In regards to overseas opportunities, so we have very encouraging opportunities to help advance Omidubicel for patients in many regions throughout the world. We have conducted assessments in Western Europe, in Japan, and also in other regions such as Canada. And most of what we see in terms of the opportunity for Omidubicel in the U.S. is also the case overseas in terms of those ability to improve outcomes and also to increase access for patients who are not currently able to find a donor.

So we have a head-to-head study, a very well-conducted study led by Ronit and her team. So once we are through the U.S. regulatory approval process, we will then look to advance regulatory activities in other regions, knowing that there's an important patient need for Omidubicel throughout the world.

Edward Tenthoff -- Piper Sandler -- Analyst

Great. That's very helpful. Thank you so much.

Julian Adams -- Chief Executive Officer

Thanks, Ed.

Operator

And our next question coming from the line of Jon Miller from Evercore. Your line is open.

Jon Miller -- Evercore ISI -- Analyst

Hi, guys. Thanks so much for taking the question. I was interested because of your cash runway guidance explicitly not including commercialization from Omidubicel. What is your, I guess, your focus on launching that internally versus your willingness to consider a partnership or approach partners? Has there been BD interest in the only platform in the U.S.?

Julian Adams -- Chief Executive Officer

So we believe that we are best able to launch Omidubicel in the U.S. We have built a very strong commercial team under Michele. And since it's a highly targeted and focused market, I think we feel that the footprint is -- matches our capabilities. Michele, would you like to further comment?

Michele Korfin -- Chief Operating Officer and Chief Commercial Officer

Sure. Thank you, Julian. Good morning, Jon. Thank you for joining us.

We did assess potential strategic alternatives. And as Julian indicated, we do believe that launching Omidubicel ourselves in the U.S. is the best option for patients and for Gamida. We conducted a thorough assessment of the unmet needs that Omidubicel could address.

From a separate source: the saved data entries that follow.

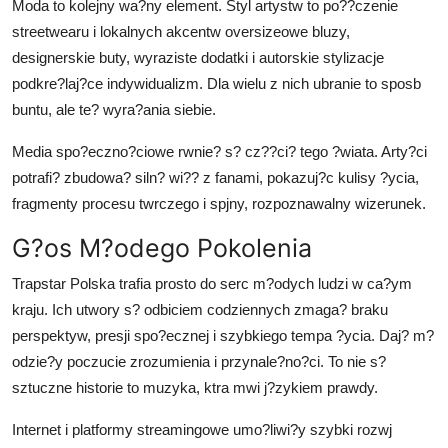
Moda to kolejny wa?ny element. Styl artystw to po??czenie
streetwearu i lokalnych akcentw oversizeowe bluzy,
designerskie buty, wyraziste dodatki i autorskie stylizacje
podkre?laj?ce indywidualizm. Dla wielu z nich ubranie to sposb
buntu, ale te? wyra?ania siebie.
Media spo?eczno?ciowe rwnie? s? cz??ci? tego ?wiata. Arty?ci
potrafi? zbudowa? siln? wi?? z fanami, pokazuj?c kulisy ?ycia,
fragmenty procesu twrczego i spjny, rozpoznawalny wizerunek.
G?os M?odego Pokolenia
Trapstar Polska trafia prosto do serc m?odych ludzi w ca?ym
kraju. Ich utwory s? odbiciem codziennych zmaga? braku
perspektyw, presji spo?ecznej i szybkiego tempa ?ycia. Daj? m?
odzie?y poczucie zrozumienia i przynale?no?ci. To nie s?
sztuczne historie to muzyka, ktra mwi j?zykiem prawdy.
Internet i platformy streamingowe umo?liwi?y szybki rozwj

We have a well-thought-out launch strategy and launch plan. And also, we have the experienced leadership team in place to launch a breakthrough cell therapy, such as Omidubicel. I mean this team is the commercial team, it's our medical affairs colleagues that I referenced during my prepared comments. And most importantly, we have the leadership team at our Gamida manufacturing facility to offshore readiness from the manufacturing standpoint.

So let me turn it back to you, Jon, to see if there's any follow-up questions.

Jon Miller -- Evercore ISI -- Analyst

Yes. That makes perfect sense. Thank you so much, guys. I guess maybe switching gears, I would be really curious about the time line for the next-gen NK program once it's chosen, how fast you think you can get from IND-enabling studies into the clinic? And relatedly, do you have updated guidance on GDA-201 now that you've started patient dosing there?

Julian Adams -- Chief Executive Officer

Thanks for your question. Let me turn it over to Ronit to describe our plans.

Ronit Simantov -- Chief Medical Officer

Thank you and thanks, Jon. So in terms of the pipeline candidates, after we select a candidate by the end of this year, we will move those forward to IND-enabling studies. And it does take about a year to do those IND-enabling studies, put the IND together, file it, then waiting for R&D acceptance. But during that time, we'll also be designing and initiating operational activities for the clinical trial.

So that as soon as the IND is accepted, just like we did with GDA-201, we can move forward and initiate a new study. So it will take at least a year to do those things after we select the candidate. In terms of GDA-201, so now that we've dosed our patients, we're safely in the Phase 1 portion. Phase 1 portion, time line can vary depending on what you observed in the Phase 1 portion.

There are -- the ability to expand cohort, see dose-limiting toxicities or observe anything that you'd like to test more patients on. But basically, it will take approximately a year to go through the Phase 1 portion and then move over to the Phase 2 portion expansion, where we will have more sites enrolled, and we'll be able to move more quickly on the Phase 2.

Jon Miller -- Evercore ISI -- Analyst

Thanks so much.

Julian Adams -- Chief Executive Officer

Thank you, Jon.

Operator

Thank you. Our next question coming from the line of Gil Blum from Needham. Your line is open.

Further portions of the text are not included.